According to Attributor, the system “works by allowing publishers to register and digitally fingerprint each piece of content” and then checking for uses of that content that violate previously determined rules for use. The system can then take action against any misuse of the content, including requesting a link back or filing a takedown notice.
The enterprise version, which is what Attributor is taking customers for at this time, costs tens of thousands of dollars per year to operate according to TechCrunch. A different version of the service aimed at individuals and bloggers should be available some time in 2008.

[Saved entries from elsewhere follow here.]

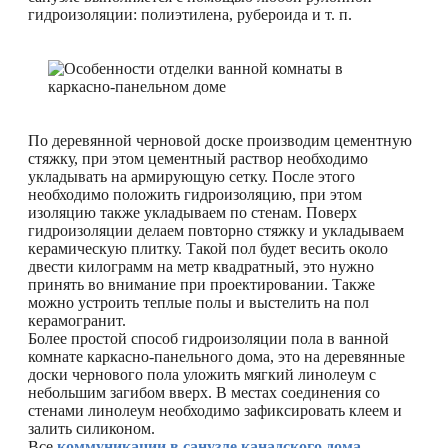
гидроизоляции: полиэтилена, рубероида и т. п.
По деревянной черновой доске производим цементную
стяжку, при этом цементный раствор необходимо
укладывать на армирующую сетку. После этого
необходимо положить гидроизоляцию, при этом
изоляцию также укладываем по стенам. Поверх
гидроизоляции делаем повторно стяжку и укладываем
керамическую плитку. Такой пол будет весить около
двести килограмм на метр квадратный, это нужно
принять во внимание при проектировании. Также
можно устроить теплые полы и выстелить на пол
керамогранит.
Более простой способ гидроизоляции пола в ванной
комнате каркасно-панельного дома, это на деревянные
доски чернового пола уложить мягкий линолеум с
небольшим загибом вверх. В местах соединения со
стенами линолеум необходимо зафиксировать клеем и
залить силиконом.
Все
коммуникации в санузле канадского дома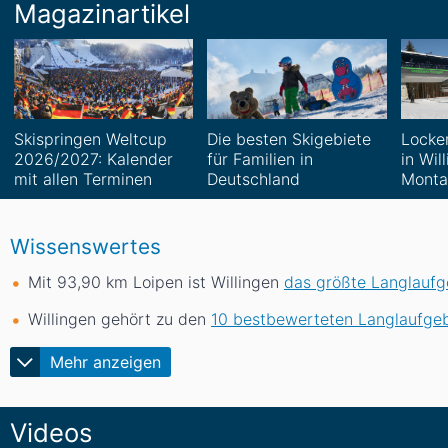
Magazinartikel
Skispringen Weltcup
Die besten Skigebiete
Locke
2026/2027: Kalender
für Familien in
in Wil
mit allen Terminen
Deutschland
Monta
Wissenswertes
Mit 93,90
km
Loipen ist Willingen
das größte Langlaufg
Willingen gehört zu den
10 bestbewerteten Langlaufgeb
Mehr anzeigen
Videos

Also, according to the TechCrunch article, Attributor is currently indexing over 100 million pages per day and has already indexed over 15 billion. The current system only works with text but an image detection system is in early beta and audio/video detection is also planned.
Clearly, Attributor could be a game-changer in this industry and this will be a product to keep track of and follow as it grows.
In a separate announcement, Attributor unveiled the results of an analysis the company did on the copying and pasting of song lyrics.
The results of the analysis found that song lyrics are copied widely on lyric sites, fan sites and blogs and that very few are officially licensed. What was surprising was that the only official source studied, Yahoo! Music, was ranked behind all of the unofficial copies in Google and almost all in their own search engine.
Other tests done by Attributor, including one revolving around the recipe site Epicurious, have found similar results. In that study, over 10,000 copies were found and over half had a higher search engine rank than the originals. Also, over half of the sites had ads on the pages and 60% failed to link back to the source.
Though these results are not likely to be a surprise to anyone who reads this site regularly, it is an embarrassment for Google, which has repeatedly said that it can distinguish between copies and originals. In a blog post in December 2006, they said, “Though annoying, it’s highly unlikely that such sites (scrapers) can negatively impact your site’s presence in Google.”
Apparently Google’s accuracy in this area leaves a great deal to be desired. This may explain some of Attributor’s harsh words for Google, calling it “unacceptable to publishers”, and why some feel that an Adsense lawsuit is on the horizon.
Attributor has the potential to be a major game-changer in this field. It is already making its impressions on the enterprise level and has signed on many prominent customers, including both the AP and Reuters, but it remains to be seen what impact it will have to individuals and bloggers.
Since the single user version of Attributor is not slated until some time in 2008, we will have to simply wait and see.
In the meantime, we are forced into a choice between paying high dollar for an enterprise or academic solution and using a hodgepodge of limited but free services. Though it is possible to track and monitor one’s content very well using the currently available means, it is growing more and more time restrictive as the Internet, along with the misuse of content, grows by the minute.
The value of a system like Attributor is not just its ability to detect more reuse of content, to organize it in a way that is maintainable and offer solutions that are practical. If Attributor can do that, then real progress will be made in protecting content on the Web.
Regardless, this is a company to follow and to watch.
Disclaimer: I am a consultant for Attributor.